Remote work and parenting: a lever to handle with care
Working from home seems to offer ideal flexibility for managing the unexpected: sick child, daycare strike, medical appointment in the middle of the day. In practice, reports published by Eurofound in 2024 on hybrid work show that remote work blurs the boundaries between professional and family life to the point of sometimes increasing the mental load rather than reducing it.
The main problem: when the office is at home, laundry, dishes, and children’s requests are constantly visible. The brain never fully switches to work mode, nor completely to parent mode.
For remote work to remain an advantage:
- Define non-negotiable time slots where the office door remains closed, even if the child is at home with another adult
- Do not use “breaks” to start a load of laundry or tidy up the kitchen, as these micro-tasks fragment concentration
- Physically separate the workspace from the family space, even with a simple room divider or noise-canceling headphones
Remote work concretely helps eliminate commuting time and regain flexibility in childcare schedules. However, without strict boundaries, it turns every day into a simultaneous double shift.
Evening routines: reducing friction for the next morning
Chaotic mornings are not resolved in the morning. They are resolved the night before. Preparing for the next day between 8 PM and 9 PM eliminates most decisions and forgetfulness that generate morning stress.

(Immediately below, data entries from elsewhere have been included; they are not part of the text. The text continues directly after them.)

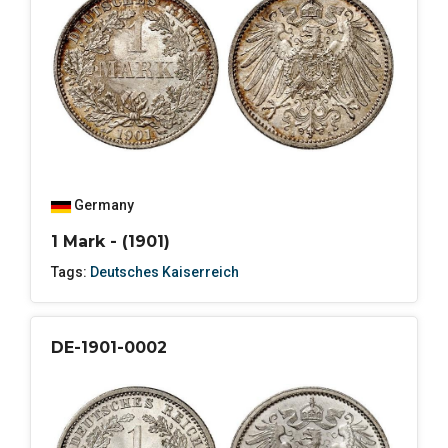
Germany
1 Mark - (1901)
Tags:
Deutsches Kaiserreich
DE-1901-0002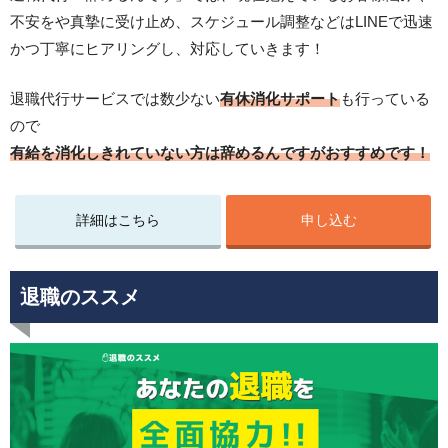
不安をや真摯に受け止め、スケジュール調整などはLINEで迅速
かつ丁寧にヒアリングし、対応していきます！
退職代行サービスでは数少ない
有休消化サポート
も行っている
ので
有給を消化しきれていない方は辞めるんですがおすすめです！
詳細はこちら
申し込む
退職のススメ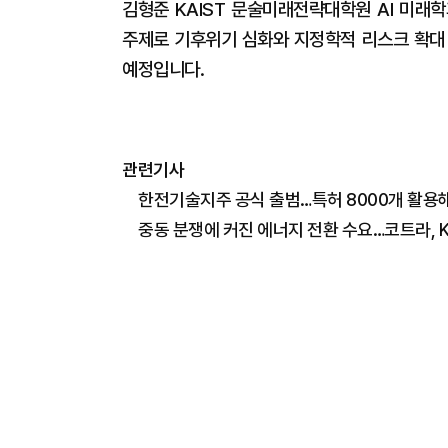
김형준 KAIST 문술미래전략대학원 AI 미래
주제로 기후위기 심화와 지정학적 리스크 확대
예정입니다.
관련기사
한전기술지주 공식 출범…특허 8000개 활용
중동 분쟁에 커진 에너지 전환 수요…코트라, 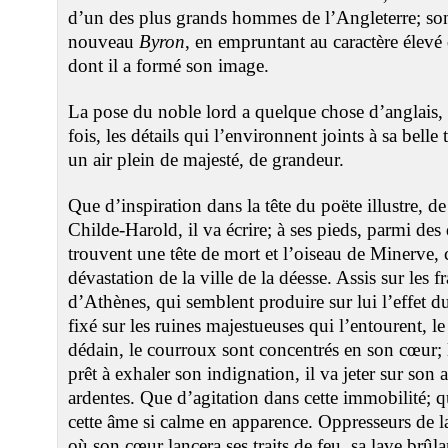
d’un des plus grands hommes de l’Angleterre; son
nouveau
Byron
, en empruntant au caractère élevé 
dont il a formé son image.
La pose du noble lord a quelque chose d’anglais, d
fois, les détails qui l’environnent joints à sa belle
un air plein de majesté, de grandeur.
Que d’inspiration dans la tête du poëte illustre, d
Childe-Harold, il va écrire; à ses pieds, parmi de
trouvent une tête de mort et l’oiseau de Minerve
dévastation de la ville de la déesse. Assis sur les
d’Athènes, qui semblent produire sur lui l’effet du 
fixé sur les ruines majestueuses qui l’entourent, le
dédain, le courroux sont concentrés en son cœur; 
prêt à exhaler son indignation, il va jeter sur son
ardentes. Que d’agitation dans cette immobilité;
cette âme si calme en apparence. Oppresseurs de 
où son cœur lancera ses traits de feu, sa lave brûla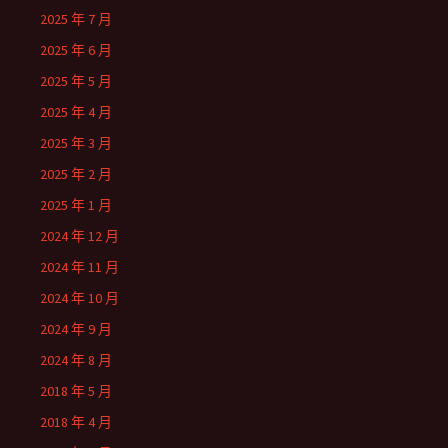
2025 年 7 月
2025 年 6 月
2025 年 5 月
2025 年 4 月
2025 年 3 月
2025 年 2 月
2025 年 1 月
2024 年 12 月
2024 年 11 月
2024 年 10 月
2024 年 9 月
2024 年 8 月
2018 年 5 月
2018 年 4 月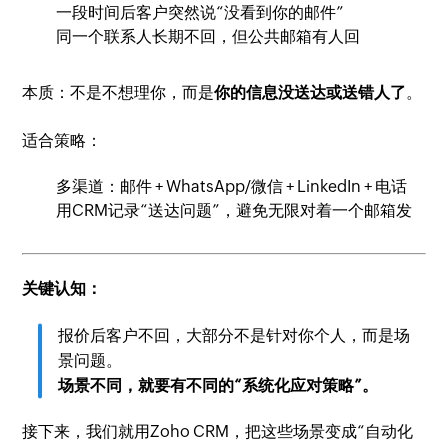
一段时间后客户突然说“没看到你的邮件”
同一个联系人长期不回，但公共邮箱有人回
本质：不是不想理你，而是
你的信息没送达或送错人了
。
适合策略：
多渠道：邮件 + WhatsApp/微信 + LinkedIn + 电话
用CRM记录“送达问题”，避免无限对着一个邮箱发
关键认知：
报价后客户不回，大部分不是针对你个人，而是场
景问题。
场景不同，就要有不同的“系统化应对策略”。
接下来，我们就用Zoho CRM，把这些场景变成“自动化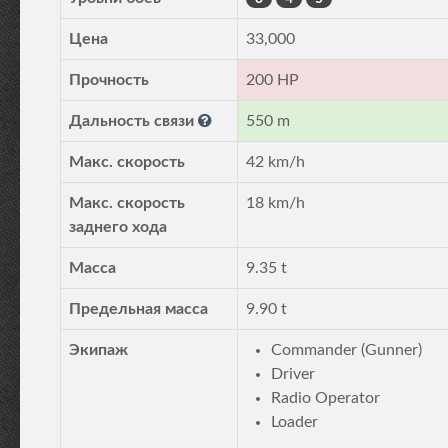
Цена
33,000
Прочность
200 HP
Дальность связи
550 m
Макс. скорость
42 km/h
Макс. скорость
18 km/h
заднего хода
Масса
9.35 t
Предельная масса
9.90 t
Экипаж
Commander (Gunner)
Driver
Radio Operator
Loader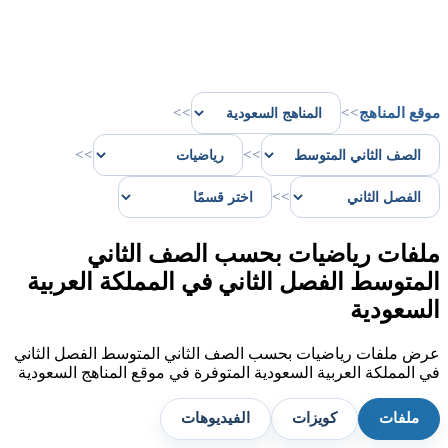
موقع المناهج
>>
>>
>>
>>
>>
ملفات رياضيات بحسب الصف الثاني
المتوسط الفصل الثاني في المملكة العربية
السعودية
عرض ملفات رياضيات بحسب الصف الثاني المتوسط الفصل الثاني
في المملكة العربية السعودية المتوفرة في موقع المناهج السعودية
ملفات
كويزات
الفيديوهات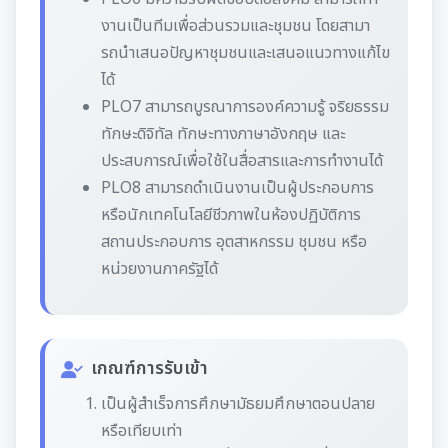
งานเป็นทีมเพื่อส่วนรวมและชุมชน โดยสามา
รถนําเสนอปัญหาชุมชนและเสนอแนวทางแก้ไข
ได้
PLO7 สามารถบูรณาการองค์ความรู้ จริยธรรม
ทักษะดิจิทัล ทักษะทางภาษาอังกฤษ และ
ประสบการณ์เพื่อใช้ในสื่อสารและการทํางานได้
PLO8 สามารถดําเนินงานเป็นผู้ประกอบการ
หรือนักเทคโนโลยีชีวภาพในห้องปฏิบัติการ
สถานประกอบการ อุตสาหกรรม ชุมชน หรือ
หน่วยงานภาครัฐได้
เกณฑ์การรับเข้า
เป็นผู้สําเร็จการศึกษามัธยมศึกษาตอนปลาย
หรือเทียบเท่า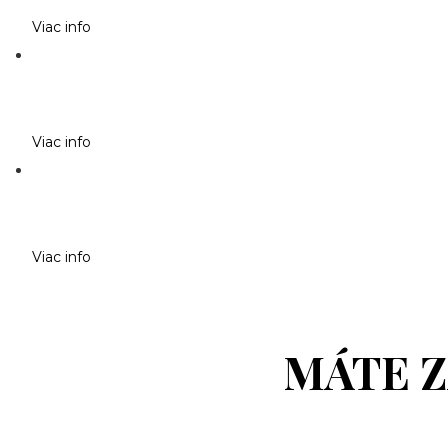
Viac info
Viac info
Viac info
MÁTE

Specifically, this means laying out the children’s clothes on a chair (choosing them with them to avoid morning negotiations), placing backpacks and daycare bags near the door, and checking that snack boxes are ready in the refrigerator.
This evening routine works because it shifts the effort to a time when the time pressure is low. At 8:30 PM, missing five minutes doesn’t delay anything. At 7:45 AM, those same five minutes can cause a chain delay throughout the day.
A detail often overlooked: keys, wallet, and badge must have a unique and fixed location. Searching for keys for three minutes every morning amounts to more than fifteen hours lost over a year, and especially an unnecessary spike in cortisol at the start of the day.
Asking for help without waiting for the breaking point
Parental exhaustion cannot be resolved solely through better routines. When fatigue becomes chronic, when irritability sets in, or when the joy of being with one’s children diminishes, these signals deserve medical attention. The WHO recommendations from 2024 emphasize the importance of early screening, including beyond the immediate postpartum period.
Reaching out to one’s circle, accepting that a meal may be imperfect, or delegating a task even if it will be done less well is not a philosophical letting go. It is a management decision that protects the ability to sustain over time. Mothers who maintain a sustainable pace over several years are those who set boundaries early, not those who carried everything alone for as long as possible.